🤖 AI Summary
Existing RL benchmarks for LLM evaluation suffer from severe flaws: strong performance correlation between training and test sets, hindering detection of generalization failures under distributional shift, abrupt difficulty increases, or counterfactual scenarios. Method: We propose the Oracle Performance Gap (OPG) metric and a diagnostic suite to systematically expose benchmark overfitting tendencies; we then distill three principles for robust RL evaluation—sufficient task difficulty, balanced assessment across capabilities, and distributional robustness.

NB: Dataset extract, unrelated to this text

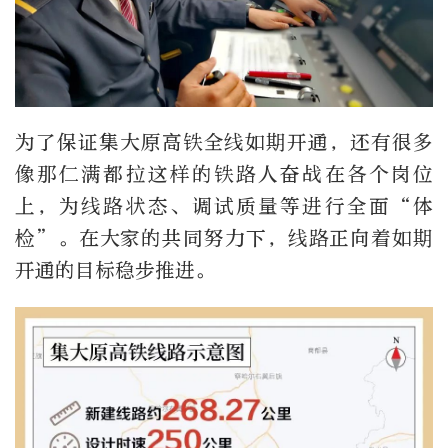
为了保证集大原高铁全线如期开通，还有很多
像那仁满都拉这样的铁路人奋战在各个岗位
上，为线路状态、调试质量等进行全面“体
检”。在大家的共同努力下，线路正向着如期
开通的目标稳步推进。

Contribution/Results: Through stress testing, cross-set performance analysis, and quantitative OPG evaluation, we empirically demonstrate pervasive implicit overfitting among mainstream RL methods on current benchmarks—masking their true capability boundaries. Our work establishes a reproducible, diagnosable, and scalable paradigm for LLM-driven RL evaluation, enabling rigorous, transparent, and generalizable assessment of reinforcement learning progress in language modeling.
📝 Abstract
Current benchmarks are inadequate for evaluating progress in reinforcement learning (RL) for large language models (LLMs).Despite recent benchmark gains reported for RL, we find that training on these benchmarks' training sets achieves nearly the same performance as training directly on the test sets, suggesting that the benchmarks cannot reliably separate further progress.To study this phenomenon, we introduce a diagnostic suite and the Oracle Performance Gap (OPG) metric that quantifies the performance difference between training on the train split versus the test split of a benchmark. We further analyze this phenomenon with stress tests and find that, despite strong benchmark scores, existing RL methods struggle to generalize across distribution shifts, varying levels of difficulty, and counterfactual scenarios: shortcomings that current benchmarks fail to reveal.We conclude that current benchmarks are insufficient for evaluating generalization and propose three core principles for designing more faithful benchmarks: sufficient difficulty, balanced evaluation, and distributional robustness.